On November 21, 2015, I couldn't get out of bed.
My alarm went off as planned. I sat up. This was a gut check moment.
I thought about it for a few minutes, trying to decide if I could surprise myself and summon the courage to actually do this. But truthfully, the decision had already been made -- on wasted evenings and lazy Sundays for the last four months. Today was just the day of reckoning. The alarm was just a formality. I knew I had lost.
I was stuck somewhere between disappointment and shame. I knew it was 100% my fault. There was no imaginable scapegoat. I also knew that I had screwed up -- not just on this morning, but basically every day for the last four months.

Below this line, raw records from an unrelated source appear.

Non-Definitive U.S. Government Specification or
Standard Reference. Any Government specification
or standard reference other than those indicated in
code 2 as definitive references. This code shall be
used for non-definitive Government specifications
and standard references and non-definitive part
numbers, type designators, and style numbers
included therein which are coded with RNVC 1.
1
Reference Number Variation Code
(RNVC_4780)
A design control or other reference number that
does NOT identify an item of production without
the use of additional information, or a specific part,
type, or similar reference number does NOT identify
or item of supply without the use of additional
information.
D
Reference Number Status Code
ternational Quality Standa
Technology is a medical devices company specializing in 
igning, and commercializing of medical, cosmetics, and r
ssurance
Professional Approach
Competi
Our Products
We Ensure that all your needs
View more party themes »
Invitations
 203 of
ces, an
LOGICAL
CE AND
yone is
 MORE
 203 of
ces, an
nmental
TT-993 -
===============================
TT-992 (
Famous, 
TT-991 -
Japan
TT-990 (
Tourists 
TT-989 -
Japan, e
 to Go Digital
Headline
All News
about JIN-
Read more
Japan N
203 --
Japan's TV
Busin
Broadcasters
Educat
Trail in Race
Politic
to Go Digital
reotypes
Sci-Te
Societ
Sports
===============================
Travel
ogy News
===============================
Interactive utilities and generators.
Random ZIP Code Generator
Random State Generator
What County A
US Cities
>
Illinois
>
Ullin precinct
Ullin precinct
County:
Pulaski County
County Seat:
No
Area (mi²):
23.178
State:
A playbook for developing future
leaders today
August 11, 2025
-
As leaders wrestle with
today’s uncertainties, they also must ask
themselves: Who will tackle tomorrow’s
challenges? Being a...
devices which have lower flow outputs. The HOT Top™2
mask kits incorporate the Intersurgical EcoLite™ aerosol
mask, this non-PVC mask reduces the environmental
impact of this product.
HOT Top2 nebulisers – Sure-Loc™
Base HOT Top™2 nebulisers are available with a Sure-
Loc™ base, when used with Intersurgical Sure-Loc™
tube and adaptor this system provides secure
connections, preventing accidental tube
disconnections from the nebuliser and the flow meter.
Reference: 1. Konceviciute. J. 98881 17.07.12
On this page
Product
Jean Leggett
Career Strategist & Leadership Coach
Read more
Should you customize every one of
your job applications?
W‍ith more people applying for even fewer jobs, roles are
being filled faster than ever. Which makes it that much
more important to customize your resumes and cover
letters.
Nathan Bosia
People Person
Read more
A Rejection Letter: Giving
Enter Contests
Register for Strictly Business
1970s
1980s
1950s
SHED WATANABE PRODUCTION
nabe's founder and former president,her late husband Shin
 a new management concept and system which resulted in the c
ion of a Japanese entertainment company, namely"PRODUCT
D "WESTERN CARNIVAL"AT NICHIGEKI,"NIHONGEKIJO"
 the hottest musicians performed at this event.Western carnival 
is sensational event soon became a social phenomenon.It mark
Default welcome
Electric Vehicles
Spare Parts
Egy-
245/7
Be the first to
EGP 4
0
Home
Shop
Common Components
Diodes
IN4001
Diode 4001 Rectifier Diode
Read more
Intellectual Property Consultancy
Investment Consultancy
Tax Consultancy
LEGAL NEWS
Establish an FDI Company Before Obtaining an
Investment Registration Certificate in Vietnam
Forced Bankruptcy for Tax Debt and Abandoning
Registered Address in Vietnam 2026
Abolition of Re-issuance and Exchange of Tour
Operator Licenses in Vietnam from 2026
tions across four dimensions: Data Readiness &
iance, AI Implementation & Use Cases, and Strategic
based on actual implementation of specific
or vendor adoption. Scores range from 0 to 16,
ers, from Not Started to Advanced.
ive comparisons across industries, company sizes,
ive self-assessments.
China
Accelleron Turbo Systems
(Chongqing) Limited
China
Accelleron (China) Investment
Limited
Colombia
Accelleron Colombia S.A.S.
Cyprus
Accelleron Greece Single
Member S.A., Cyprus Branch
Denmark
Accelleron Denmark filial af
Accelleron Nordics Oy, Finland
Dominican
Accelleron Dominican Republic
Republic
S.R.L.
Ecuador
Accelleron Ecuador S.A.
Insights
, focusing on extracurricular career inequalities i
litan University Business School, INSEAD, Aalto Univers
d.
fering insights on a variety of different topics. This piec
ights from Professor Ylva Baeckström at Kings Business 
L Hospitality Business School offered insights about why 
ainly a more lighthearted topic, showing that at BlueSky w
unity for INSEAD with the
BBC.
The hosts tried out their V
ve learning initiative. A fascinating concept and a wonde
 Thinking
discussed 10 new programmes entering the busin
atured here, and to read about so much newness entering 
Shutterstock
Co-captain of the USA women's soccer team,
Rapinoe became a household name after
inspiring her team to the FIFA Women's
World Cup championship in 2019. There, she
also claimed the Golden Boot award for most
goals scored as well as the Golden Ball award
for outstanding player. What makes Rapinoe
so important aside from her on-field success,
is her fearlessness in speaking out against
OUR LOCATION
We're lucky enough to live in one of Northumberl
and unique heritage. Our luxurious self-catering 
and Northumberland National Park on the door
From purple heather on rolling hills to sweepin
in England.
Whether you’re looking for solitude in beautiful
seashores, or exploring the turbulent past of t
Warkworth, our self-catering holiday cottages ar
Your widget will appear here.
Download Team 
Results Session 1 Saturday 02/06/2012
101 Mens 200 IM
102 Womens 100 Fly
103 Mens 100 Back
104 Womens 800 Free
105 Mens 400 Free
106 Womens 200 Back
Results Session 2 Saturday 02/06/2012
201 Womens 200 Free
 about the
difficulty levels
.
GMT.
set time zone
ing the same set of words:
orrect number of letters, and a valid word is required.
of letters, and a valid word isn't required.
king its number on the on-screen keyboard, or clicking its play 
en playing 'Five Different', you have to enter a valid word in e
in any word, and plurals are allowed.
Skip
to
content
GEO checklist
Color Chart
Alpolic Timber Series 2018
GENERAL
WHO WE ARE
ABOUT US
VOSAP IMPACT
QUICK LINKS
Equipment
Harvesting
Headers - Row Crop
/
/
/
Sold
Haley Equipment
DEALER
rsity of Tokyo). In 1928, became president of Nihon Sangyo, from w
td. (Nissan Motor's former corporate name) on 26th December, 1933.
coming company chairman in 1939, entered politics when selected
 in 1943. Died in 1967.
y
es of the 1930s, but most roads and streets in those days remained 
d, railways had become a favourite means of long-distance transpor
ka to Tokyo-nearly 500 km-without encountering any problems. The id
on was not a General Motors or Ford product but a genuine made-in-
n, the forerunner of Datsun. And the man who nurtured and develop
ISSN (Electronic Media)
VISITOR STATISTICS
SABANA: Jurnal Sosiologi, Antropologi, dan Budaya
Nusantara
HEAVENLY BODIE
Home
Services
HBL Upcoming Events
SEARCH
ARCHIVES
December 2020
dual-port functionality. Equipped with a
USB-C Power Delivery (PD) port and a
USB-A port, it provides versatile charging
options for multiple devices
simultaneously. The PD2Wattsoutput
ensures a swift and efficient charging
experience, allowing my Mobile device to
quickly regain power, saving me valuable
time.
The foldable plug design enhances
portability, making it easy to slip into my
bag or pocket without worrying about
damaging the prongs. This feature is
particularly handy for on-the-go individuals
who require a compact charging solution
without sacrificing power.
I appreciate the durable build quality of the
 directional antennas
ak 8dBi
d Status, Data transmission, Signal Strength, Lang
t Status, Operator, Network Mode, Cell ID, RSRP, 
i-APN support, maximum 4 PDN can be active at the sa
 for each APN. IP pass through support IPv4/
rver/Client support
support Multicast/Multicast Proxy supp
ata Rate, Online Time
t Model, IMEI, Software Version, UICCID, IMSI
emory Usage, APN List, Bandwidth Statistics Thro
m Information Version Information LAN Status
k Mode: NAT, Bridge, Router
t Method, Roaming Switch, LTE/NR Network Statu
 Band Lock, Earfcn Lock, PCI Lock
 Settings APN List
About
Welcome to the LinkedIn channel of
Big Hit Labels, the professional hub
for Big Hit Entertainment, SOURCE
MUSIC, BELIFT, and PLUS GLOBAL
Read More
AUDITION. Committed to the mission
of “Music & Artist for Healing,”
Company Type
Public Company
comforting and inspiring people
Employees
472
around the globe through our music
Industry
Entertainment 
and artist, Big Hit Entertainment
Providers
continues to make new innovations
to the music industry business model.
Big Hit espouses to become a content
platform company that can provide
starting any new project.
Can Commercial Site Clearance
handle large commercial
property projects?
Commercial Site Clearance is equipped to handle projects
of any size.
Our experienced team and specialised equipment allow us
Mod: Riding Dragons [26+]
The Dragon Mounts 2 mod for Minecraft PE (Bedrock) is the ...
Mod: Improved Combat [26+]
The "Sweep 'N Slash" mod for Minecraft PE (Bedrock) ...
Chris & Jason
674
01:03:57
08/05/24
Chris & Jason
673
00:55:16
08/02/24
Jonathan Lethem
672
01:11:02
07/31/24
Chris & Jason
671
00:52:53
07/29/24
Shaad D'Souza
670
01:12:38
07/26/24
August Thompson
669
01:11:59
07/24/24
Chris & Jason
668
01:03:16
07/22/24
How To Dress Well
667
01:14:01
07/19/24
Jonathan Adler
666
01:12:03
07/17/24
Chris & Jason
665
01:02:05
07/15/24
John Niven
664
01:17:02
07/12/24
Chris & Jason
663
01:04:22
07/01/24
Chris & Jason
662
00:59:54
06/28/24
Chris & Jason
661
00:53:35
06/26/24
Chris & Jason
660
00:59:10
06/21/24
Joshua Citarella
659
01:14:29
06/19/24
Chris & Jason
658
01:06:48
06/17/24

November 21, 2015 was a failure. My failure.
But now it was done. I turned off the alarm, shut the blinds, and went back to bed.
Four months earlier, I had spent $195 to schedule my appointment to take the Graduate Record Exam (GRE). This purchase was the first step towards grad school, and I approached it with the same anticipation of an 8-year-old getting his first hamster. Day 1, I was committed. I had a plan. I could do this. I spent $40 on a GRE test prep book and some flash cards. I was ready.
But just like the 8-year-old, the commitment wore off pretty quickly. That's when I started bargaining with myself.
"Alright, you get one more week of fun and relaxation, but then you're diving in. Two hours of studying, every single night, until test day." After the week evaporated, I figured I had earned a one or two week extension. The bargaining continued (before I had even started studying), as "every night" became "week nights," then "two hours" became "one hour." By the time November 21st, rolled around, I literally had never opened the book or started the flashcards.
It was a disaster.
How does that even happen? The short answer is a crippling combination of laziness and meager self-esteem. But there is, of course, more to it than that.
Fast-forward almost exactly one year.
On November 15, 2016, I got out of bed.
This time I had a few more things in my arsenal: a semi-regularly attended online GRE class, a few practice tests under my belt, some test-taking strategies researched online.
My alarm went off. I got ready. I did one of those fake morning-of-the-test study sessions, where you look at a year's worth of material and pretend you'll retain something useful for a critical moment of the test.
Then I got in my car, drove to the testing center, and walked inside.
Four hours later, I walked out a champion.
Even though I knew I had bombed the math section, November 21, 2016 was a win. My win.